== Work required ==
Wherever the word "PowerBook" appears in the entries, copy the whole line.

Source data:
=-=-=-=-=

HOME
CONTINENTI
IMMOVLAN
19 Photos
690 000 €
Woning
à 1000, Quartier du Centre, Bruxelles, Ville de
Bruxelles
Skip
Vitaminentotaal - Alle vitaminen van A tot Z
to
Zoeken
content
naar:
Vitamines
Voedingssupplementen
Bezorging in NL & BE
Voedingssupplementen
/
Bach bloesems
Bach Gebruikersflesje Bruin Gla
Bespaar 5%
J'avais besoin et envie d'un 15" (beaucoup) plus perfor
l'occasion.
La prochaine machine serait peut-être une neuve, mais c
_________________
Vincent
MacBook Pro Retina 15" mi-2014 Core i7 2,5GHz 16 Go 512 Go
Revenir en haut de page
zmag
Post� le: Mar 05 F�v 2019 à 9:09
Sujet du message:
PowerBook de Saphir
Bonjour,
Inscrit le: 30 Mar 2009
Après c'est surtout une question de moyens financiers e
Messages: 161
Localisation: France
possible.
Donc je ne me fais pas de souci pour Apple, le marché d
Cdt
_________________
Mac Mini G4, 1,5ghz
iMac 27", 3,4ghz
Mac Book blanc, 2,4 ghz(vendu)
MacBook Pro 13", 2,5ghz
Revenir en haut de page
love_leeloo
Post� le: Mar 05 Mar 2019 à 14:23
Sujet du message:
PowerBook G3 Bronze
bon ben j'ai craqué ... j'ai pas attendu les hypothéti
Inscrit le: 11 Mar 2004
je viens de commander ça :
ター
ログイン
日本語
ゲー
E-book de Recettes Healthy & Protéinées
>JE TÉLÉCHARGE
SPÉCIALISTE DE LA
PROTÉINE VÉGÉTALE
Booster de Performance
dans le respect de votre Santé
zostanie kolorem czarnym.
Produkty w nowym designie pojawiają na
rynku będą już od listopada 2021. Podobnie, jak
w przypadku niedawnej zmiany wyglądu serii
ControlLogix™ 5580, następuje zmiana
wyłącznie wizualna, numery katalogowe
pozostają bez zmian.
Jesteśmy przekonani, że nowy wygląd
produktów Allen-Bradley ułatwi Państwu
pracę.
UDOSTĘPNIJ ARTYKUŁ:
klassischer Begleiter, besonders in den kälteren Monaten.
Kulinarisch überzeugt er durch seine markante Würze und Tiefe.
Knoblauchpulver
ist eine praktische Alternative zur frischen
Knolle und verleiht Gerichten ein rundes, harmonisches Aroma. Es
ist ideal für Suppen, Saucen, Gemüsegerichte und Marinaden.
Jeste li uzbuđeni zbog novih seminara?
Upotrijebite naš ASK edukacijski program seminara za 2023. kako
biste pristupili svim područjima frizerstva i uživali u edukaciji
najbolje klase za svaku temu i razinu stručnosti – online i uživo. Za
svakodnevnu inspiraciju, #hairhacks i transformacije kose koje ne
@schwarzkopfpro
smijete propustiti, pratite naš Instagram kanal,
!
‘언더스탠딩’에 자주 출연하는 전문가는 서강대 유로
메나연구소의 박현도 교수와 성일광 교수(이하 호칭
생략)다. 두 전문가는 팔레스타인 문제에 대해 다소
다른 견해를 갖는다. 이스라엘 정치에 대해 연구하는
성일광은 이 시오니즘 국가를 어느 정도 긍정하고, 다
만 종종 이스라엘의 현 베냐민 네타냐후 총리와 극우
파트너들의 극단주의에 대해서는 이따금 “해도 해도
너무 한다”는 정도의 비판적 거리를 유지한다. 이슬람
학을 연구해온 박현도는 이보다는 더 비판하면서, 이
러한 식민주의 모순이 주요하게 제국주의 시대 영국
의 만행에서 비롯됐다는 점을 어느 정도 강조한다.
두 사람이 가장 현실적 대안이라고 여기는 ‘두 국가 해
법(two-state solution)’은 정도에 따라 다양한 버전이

=-=-=-=-=

== Response area ==
PowerBook de Saphir
PowerBook G3 Bronze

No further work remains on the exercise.